Varie innovazioni, nate nei laboratori e nei centri di ricerca negli ultimi dieci anni, stanno in effetti arrivando sul mercato mondiale. Nel 2015 che si è appena chiuso, l’FDA (Food and Drug Administration), l’agenzia regolatoria statunitense, ha approvato 45 nuovi farmaci, il numero massimo da moltissimi anni a questa parte (erano stati 41 nel 2014 e 29 nel 2013). Si tratta di prodotti eterogenei, alcuni dal potenziale terapeutico elevato e con costi altrettanto importanti, capaci di scuotere dalle fondamenta non solo le priorità di salute dei Sistemi Sanitari, ma, soprattutto, i modelli amministrativi utilizzati sinora.

Nel prossimo futuro arriveranno altre molecole, forse ancora più evolute e sofisticate. Oltre ad altre terapie per l’epatite C e agli anticorpi monoclonali contro il colesterolo LDL (quello “cattivo”), verrà chiesta la registrazione per gli anticorpi monoclonali per tentare di combattere l’Alzheimer e le demenze in genere, i tumori (es. carcinoma mammario, polmone, colon-retto, pancreas, rene e melanoma), l'asma e alcune tossine batteriche. Poi ci saranno nuovi antiretrovirali, con un impatto economico stimato per il SSN Italiano che va da parecchie decine a diverse centinaia di milioni di euro per i prossimi due-tre anni.

Nuovi farmaci dunque, terapie avanzate e tecnologie, ma non solo. Per comprendere il valore di questo mercato è importante ricordare che grandi conglomerati informatici e tecnologici come Google e Apple impiegano in questo momento team di ingegneri che a Cupertino e a Mountain View stanno lavorando per progettare algoritmi innovativi in grado di estrarre conoscenza da immense banche dati, i famosi Big Data. Questo perché la vera rivoluzione tecnologica nel campo della salute, oggi, sta nel metodo.

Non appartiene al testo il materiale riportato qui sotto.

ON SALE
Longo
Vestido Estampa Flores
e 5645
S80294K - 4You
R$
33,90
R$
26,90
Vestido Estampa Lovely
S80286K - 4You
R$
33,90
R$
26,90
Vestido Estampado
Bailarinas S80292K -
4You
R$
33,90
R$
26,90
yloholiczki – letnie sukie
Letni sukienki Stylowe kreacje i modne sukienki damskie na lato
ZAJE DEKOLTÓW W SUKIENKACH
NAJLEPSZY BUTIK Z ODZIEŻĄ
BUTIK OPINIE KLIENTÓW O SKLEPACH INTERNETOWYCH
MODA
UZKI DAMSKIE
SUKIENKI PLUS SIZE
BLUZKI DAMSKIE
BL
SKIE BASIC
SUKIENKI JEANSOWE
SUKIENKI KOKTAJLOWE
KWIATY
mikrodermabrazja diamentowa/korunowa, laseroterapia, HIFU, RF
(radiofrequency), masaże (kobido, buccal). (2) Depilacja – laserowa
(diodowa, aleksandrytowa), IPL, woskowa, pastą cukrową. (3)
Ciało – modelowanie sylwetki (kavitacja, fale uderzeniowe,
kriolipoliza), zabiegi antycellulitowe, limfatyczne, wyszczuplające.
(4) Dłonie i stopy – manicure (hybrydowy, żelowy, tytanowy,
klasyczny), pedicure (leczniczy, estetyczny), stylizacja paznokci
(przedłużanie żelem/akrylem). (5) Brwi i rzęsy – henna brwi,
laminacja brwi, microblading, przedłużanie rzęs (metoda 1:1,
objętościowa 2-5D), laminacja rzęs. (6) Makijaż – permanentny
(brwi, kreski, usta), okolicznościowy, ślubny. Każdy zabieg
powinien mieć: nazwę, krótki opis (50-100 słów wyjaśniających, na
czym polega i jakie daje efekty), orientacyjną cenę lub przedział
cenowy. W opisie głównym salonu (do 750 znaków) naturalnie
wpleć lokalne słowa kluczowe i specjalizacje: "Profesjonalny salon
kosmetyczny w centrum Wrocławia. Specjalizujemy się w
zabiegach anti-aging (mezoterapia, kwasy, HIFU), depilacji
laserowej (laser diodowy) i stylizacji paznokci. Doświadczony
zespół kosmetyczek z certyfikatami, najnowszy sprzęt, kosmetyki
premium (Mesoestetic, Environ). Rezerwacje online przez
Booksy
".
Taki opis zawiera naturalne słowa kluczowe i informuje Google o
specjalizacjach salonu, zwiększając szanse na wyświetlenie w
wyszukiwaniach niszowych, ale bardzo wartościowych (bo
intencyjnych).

Parlando di farmaci, ad esempio, un mondo che possiamo considerare definitivamente chiuso è quello dei cosiddetti blockbuster ad alta rimuneratività (ben oltre 1 miliardo di dollari anno) perché ad ampio spettro di utilizzo pur con costi per confezione relativamente contenuti se confrontati con i prodotti in arrivo. Oggi invece si studiano e si sviluppano farmaci biotecnologici “personalizzati” su bersagli molecolari o su particolari genotipi. Si comprende in questo senso l’enorme potenziale delle nuove immunoterapie antitumorali, ovvero anticorpi monoclonali diretti verso una particolare caratteristica di un tumore, ovvero la speranza di curare malattie rare con difetti genetici o enzimatici noti.

Il problema nasce quando la variabilità di una popolazione non può essere ridotta, come nel caso di malattie neurologiche ad altissima prevalenza e incidenza (dolore, emicrania) e delle malattie psichiatriche. In questi casi è necessario consolidare e validare i contenuti di immense banche dati (peta- exabytes) che archivino parametri comportamentali e biologici per incrociarli tra loro al fine di estrarre informazioni che permettano di identificare precisi sottogruppi delimitati di pazienti che in un futuro forse non troppo lontano riscriveranno la nosografia e quindi il sapere medico. Questa dovrebbe essere la risoluzione dello Human Technopole che nascerà sulle ceneri luminose di Expo Milano, ma in realtà questa sarà la vera sfida per la governance di tutti i sistemi sanitari globali, ed è già iniziata.